Nomadic people gather, they do not cultivate.  As a result, a nomadic people cannot possible understand why they cannot pick an apple from your orchard.  Only with the agricultural revolution (and mining) did the concept of property in land make any sense.  It would be impossible to have an agricultural revolution in which people who planted and cultivated the crops were not given the rights to the harvest and the land which they turned into a productive asset.  Similarly the concept of property rights in inventions is difficult for people who see all wealth as coming from agriculture.  For an agricultural people wealth is the result of physical labor, not thought.  Sure labor saving devices are great, but they are meaningless until some puts the labor into using them, much like raw land in their minds.  Putting this in more modern language, you can own an instance of say a plow, but cannot possibly have an ownership right in an instance of a plow you have never seen and did not build.   Note the similarity to Marx’s labor theory of value.

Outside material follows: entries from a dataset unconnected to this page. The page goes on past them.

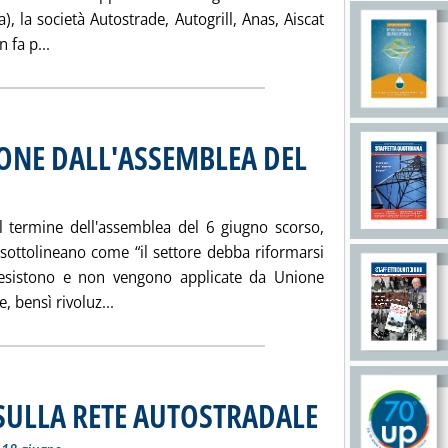
a), la società Autostrade, Autogrill, Anas, Aiscat
Leggi tutta la notizia: 'AUTOSTRADE, C'E' UNA “BOZZA”
 fa p...
ONE DALL'ASSEMBLEA DEL
al termine dell'assemblea del 6 giugno scorso,
ottolineano come “il settore debba riformarsi
à esistono e non vengono applicate da Unione
Leggi tutta la notizia: 'FIGISC PADOVA: MOZ
, bensì rivoluz...
 SULLA RETE AUTOSTRADALE
. Sottotitolo: Consegnata i
. Pubblicata giovedì 20 giu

This chart shows the income per capita from 1000 BC to approximately 2000 AD and is most representative of the US, England and the West.  It also illustrates the importance of property rights for inventions.  Until the Industrial Revolution around 1800, people were stuck in the Malthusian Trap, which means they lived on the edge of starvation.  With the advent of relatively effective property rights in inventions, per capita income started to grow exponentially.  Note this occurred with an exponentially growing population.  This is not surprising.  Economic growth is due to inventions and the advent of property rights in inventions spurred people to invent more.  The same pattern with real property has been well documented, for instance see the Peruvian economist Hernando de Soto.

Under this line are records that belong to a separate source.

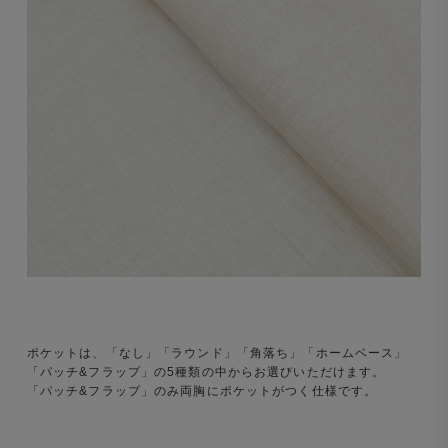
ポケットは、「なし」「ラウンド」「角落ち」「ホームベース」
「パッチ&フラップ」の5種類の中からお選びいただけます。
「パッチ&フラップ」のみ両胸にポケットがつく仕様です。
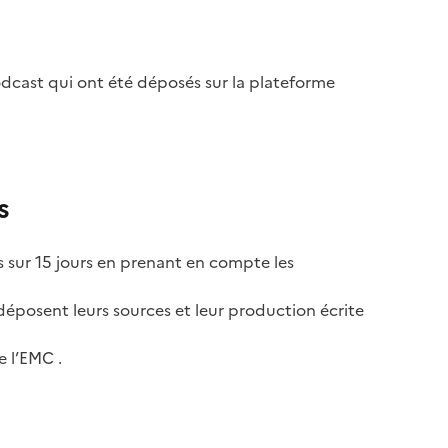
odcast qui ont été déposés sur la plateforme
s
és sur 15 jours en prenant en compte les
déposent leurs sources et leur production écrite
e l’EMC .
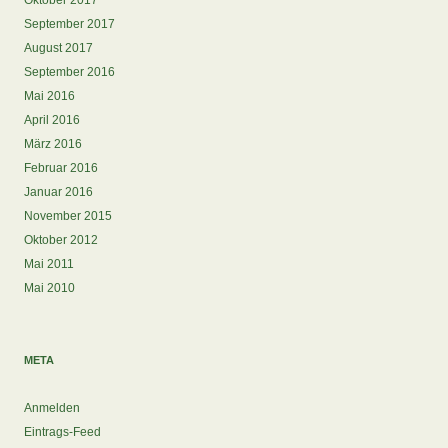
Oktober 2017
September 2017
August 2017
September 2016
Mai 2016
April 2016
März 2016
Februar 2016
Januar 2016
November 2015
Oktober 2012
Mai 2011
Mai 2010
META
Anmelden
Eintrags-Feed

Rand stated “Patents and copyrights are the legal implementation of the base of all property rights: a man’s right to the product of his mind.”[5]  “What the patent and copyright laws acknowledge is the paramount role of mental effort in the production of material values: these laws protect the mind’s contribution in its purest form: the origination of an idea.”[6]  The source of all property rights is creation.  It is the legal system’s recognition of the metaphysical fact that but for the creator, the creation would not exist.  Not surprisingly those that hate achievement and those who want to live off the efforts of others deny that creation exists or that it is result of individual effort.  As Barak Obama put it, “you didn’t build that.”  Similarly, one of the popular academic papers on patents today is entitled “The Myth of the Sole Inventor.”[7]

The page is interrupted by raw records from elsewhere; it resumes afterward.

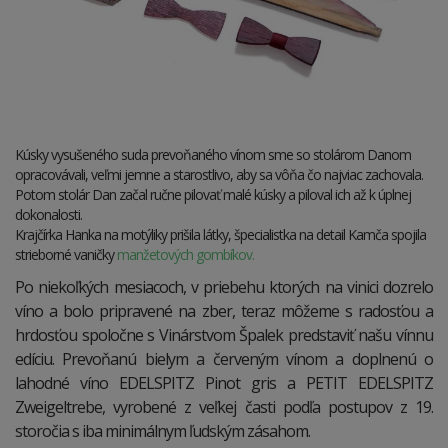
Kúsky vysušeného suda prevoňaného vínom sme so stolárom Danom
opracovávali, veľmi jemne a starostlivo, aby sa vôňa čo najviac zachovala.
Potom stolár Dan začal ručne pilovať malé kúsky a piloval ich až k úplnej
dokonalosti.
Krajčírka Hanka na motýliky prišila látky, špecialistka na detail Kamča spojila
strieborné vaničky
manžetových gombíkov.
Po niekoľkých mesiacoch, v priebehu ktorých na vinici dozrelo
víno a bolo pripravené na zber, teraz môžeme s radosťou a
hrdosťou spoločne s Vinárstvom Špalek predstaviť našu vínnu
edíciu. Prevoňanú bielym a červeným vínom a doplnenú o
lahodné víno EDELSPITZ Pinot gris a PETIT EDELSPITZ
Zweigeltrebe, vyrobené z veľkej časti podľa postupov z 19.
storočia s iba minimálnym ľudským zásahom.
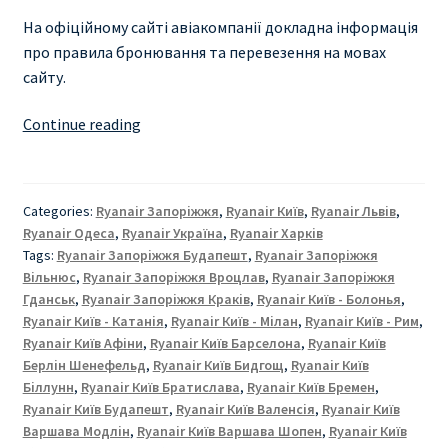
На офіційному сайті авіакомпанії докладна інформація
про правила бронювання та перевезення на мовах
сайту.
RYANAIR
Continue reading
УКРАЇНА
ВІД
€
Categories:
Ryanair Запоріжжя
,
Ryanair Київ
,
Ryanair Львів
,
9
Ryanair Одеса
,
Ryanair Україна
,
Ryanair Харкiв
|
Tags:
Ryanair Запоріжжя Будапешт
,
Ryanair Запоріжжя
КИЇВ
Вільнюс
,
Ryanair Запоріжжя Вроцлав
,
Ryanair Запоріжжя
|
Гданськ
,
Ryanair Запоріжжя Краків
,
Ryanair Київ - Болонья
,
Ryanair Київ - Катанія
,
Ryanair Київ - Мілан
,
Ryanair Київ - Рим
,
ЛЬВІВ
Ryanair Київ Афіни
,
Ryanair Київ Барселона
,
Ryanair Київ
|
Берлін Шенефельд
,
Ryanair Київ Бидгощ
,
Ryanair Київ
ОДЕСА
Біллунн
,
Ryanair Київ Братислава
,
Ryanair Київ Бремен
,
|
Ryanair Київ Будапешт
,
Ryanair Київ Валенсія
,
Ryanair Київ
ХЕРСОН
Варшава Модлін
,
Ryanair Київ Варшава Шопен
,
Ryanair Київ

Rand wrote in 1967, “Today, patents are the special target of the collectivists’ attacks …”[8]  She was right then and she is right today.  In the 1970s the FTC (Federal Trade Commission) published their nine no-nos on patents.  These severely limited the patent rights of inventors in the 1970s.  Xerox was an example of this attack on patent rights and success.  In the early 1970s Xerox was sued by the FTC for monopolistic practices.  The inventor of xerography, Chester Carlson, was a patent attorney who started work on his invention in the late 1930s.  He pitched his idea to IBM, Kodak, and many others and was turned down until the forerunner of Xerox.  They spent years perfecting his idea and in the 1950s the Xerox started developing and deploying a commercial version of the copy machine.  By the 1960s Xerox was one of the most successful corporations of all time.  Xerox initially thought the FTC allegations baseless, but several years later with mounting private antitrust lawsuits Xerox decided to settle with the FTC.  In 1975 when Xerox agreed to the FTC consent decree, which required them to license their patents for next to nothing to all comers, they had almost a 100% market share in plain paper copiers.  Just four years later, their market share was down to 14% and most of the rest of the market was controlled by Japanese companies.[9]  While this was the most dramatic example of the FTC’s and Department of Justice’s (DOJ) abuse of U.S. companies’ property rights in technology, it was hardly an isolated incident.  The FTC/DOJ brought more than 100 of these cases and gave away the technology associated with over 50,000 patents.  The result was that the U.S. transferred its cutting edge technology to Japan and many U.S. companies found themselves unable to compete with the Japanese, because the Japanese did not have to spend the money on R&D or the large initial cost of marketing for a new product.  A MITI study substantiates that most Japanese companies took advantage of this traitorous policy by the U.S. government to catch up with U.S. companies technologically.[10]  Once again Rand proved herself prescient.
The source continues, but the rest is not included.